To find the distance the shuffleboard disc travels after the push stops, you can use the equation of motion:

d = v0t + (1/2)at^2

Where:
d = distance traveled (unknown)
v0 = initial velocity (unknown)
t = time (given as 0.35 s)
a = acceleration (unknown)

We can determine the initial velocity using the equation:

v = u + at

Where:
v = final velocity (unknown)
u = initial velocity (unknown)
a = acceleration (from the previous question)

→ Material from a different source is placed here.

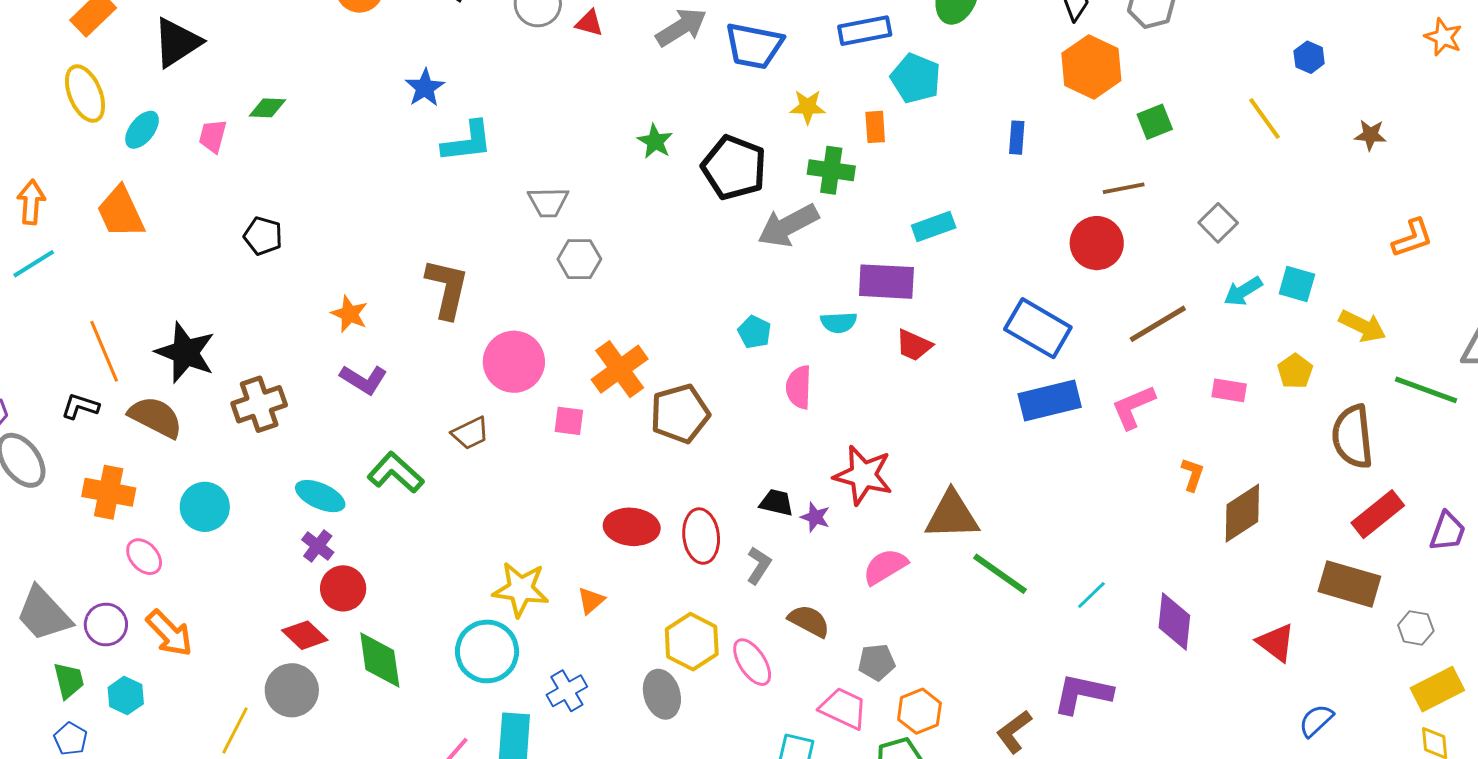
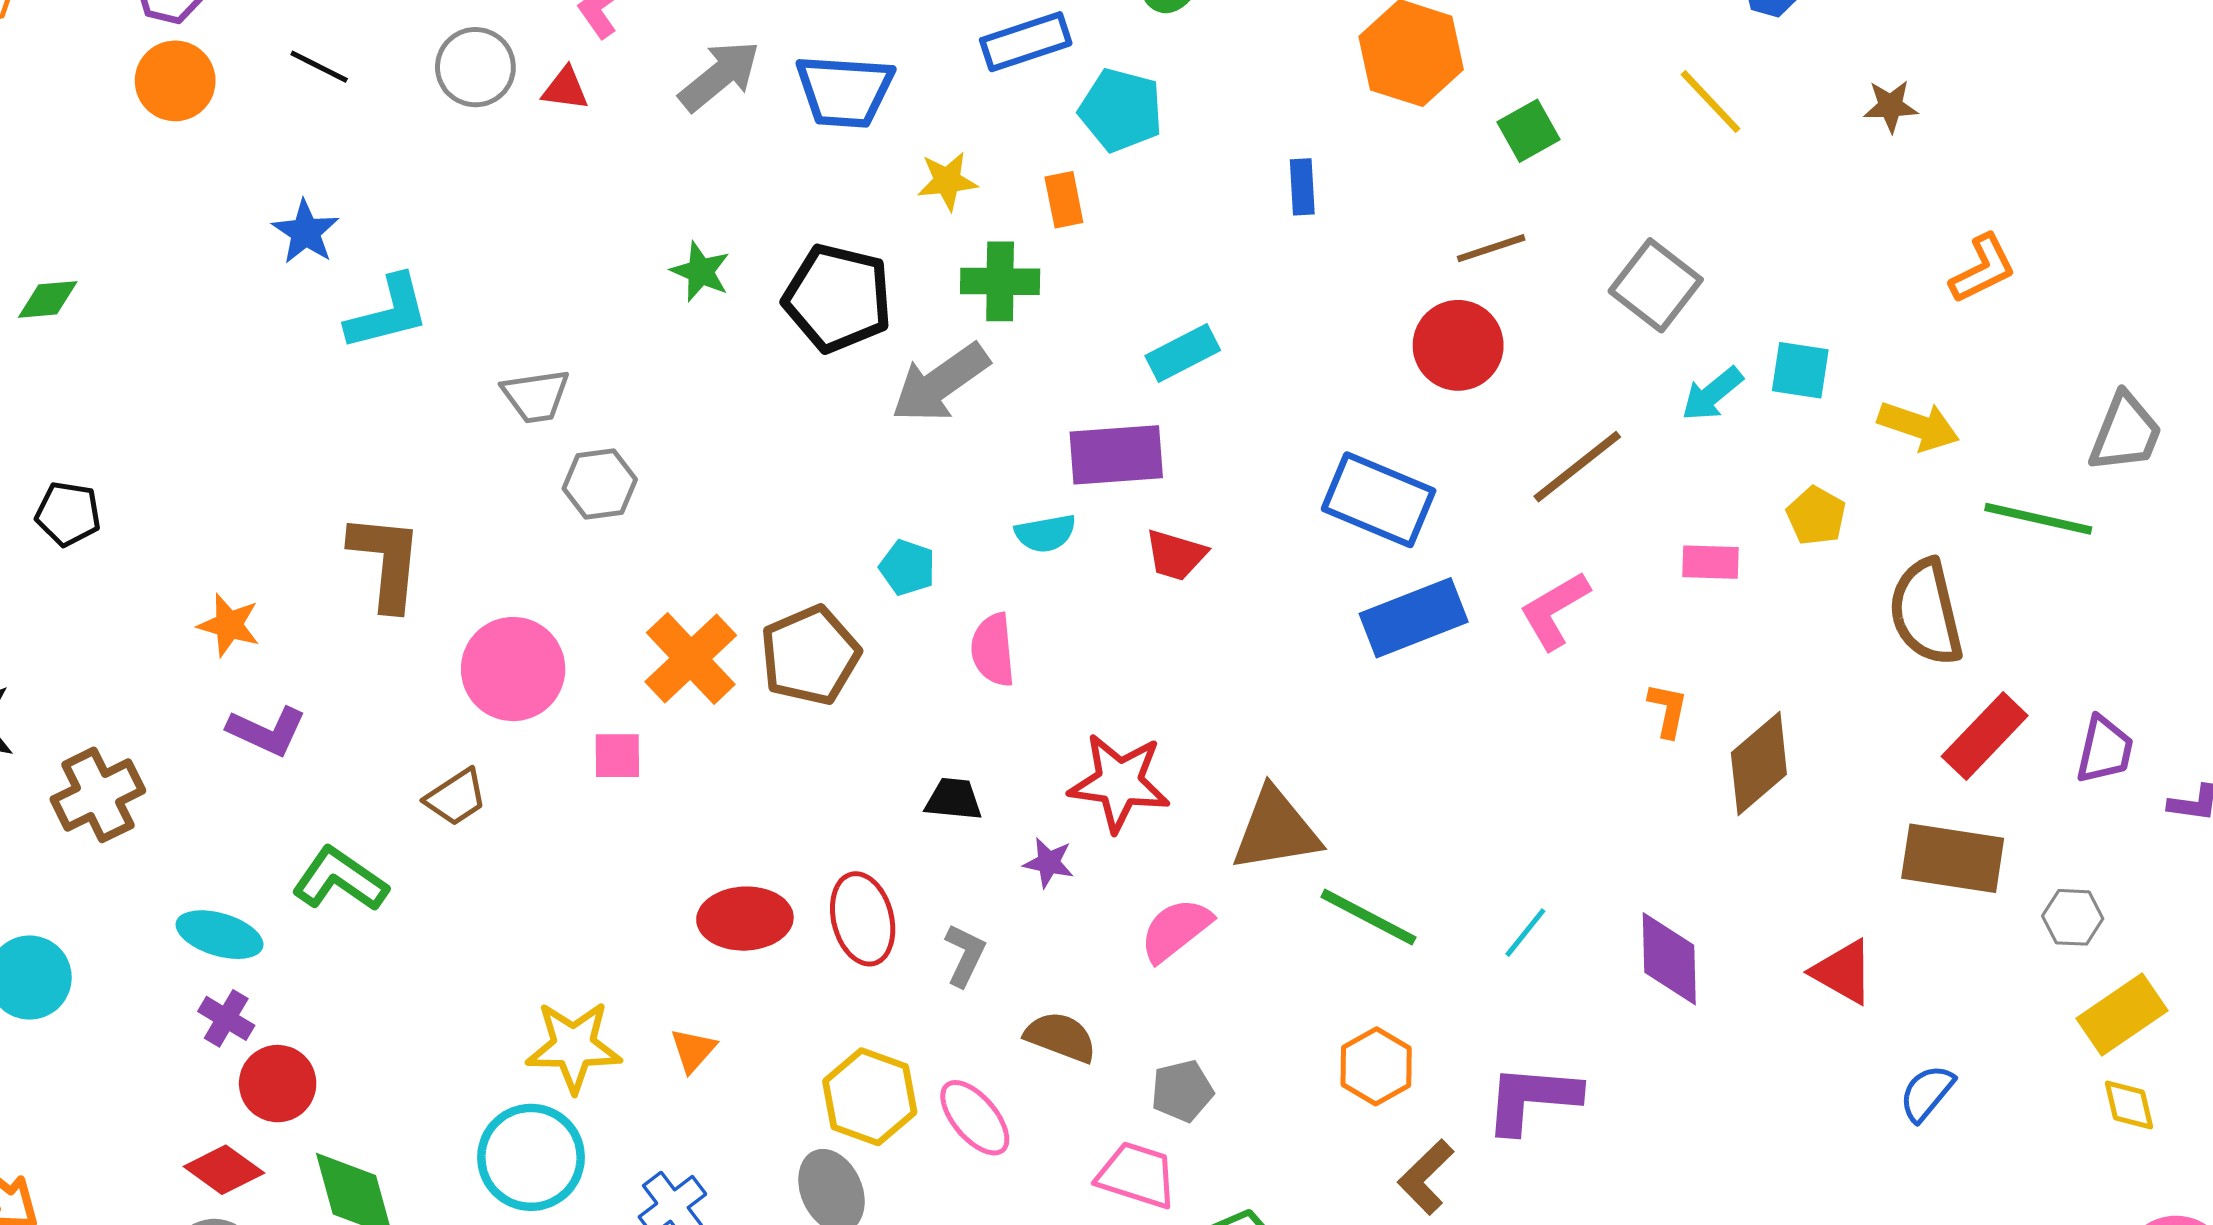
gray square: (1218, 223) -> (1656, 285), size x1.4
brown pentagon: (680, 414) -> (810, 655), moved
black trapezoid: (776, 503) -> (954, 799), moved
orange hexagon: (919, 711) -> (1376, 1066), moved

Since the disc was at rest before being pushed, the initial velocity (u) is 0. Therefore, the equation simplifies to:

v = at

Now, let's calculate the acceleration (a) using the force applied and the formula:

F = ma

Where:
F = applied force (5.0 N)
m = mass of the disc (250g or 0.25 kg)

We also need to determine the weight of the disc. Weight is given by the formula:

Weight = mass * acceleration due to gravity

Where:
mass = 0.25 kg

Now, let's calculate the weight and acceleration:

Weight = 0.25 kg * 9.8 m/s^2
Weight = 2.45 N

Next, we can calculate the acceleration:

F = ma
5.0 N = 0.25 kg * a
a = 20 m/s^2

Plugging the values into the equation for v (final velocity):

v = at
v = 20 m/s^2 * 0.35 s
v = 7 m/s

Now we can use the equation for d (distance traveled) with the known values:

d = v0t + (1/2)at^2
d = 0 * 0.35 s + (1/2) * 20 m/s^2 * (0.35 s)^2
d = (1/2) * 20 m/s^2 * 0.1225 s^2
d = 1.225 m

Therefore, the shuffleboard disc travels a distance of approximately 1.225 meters after the push stops.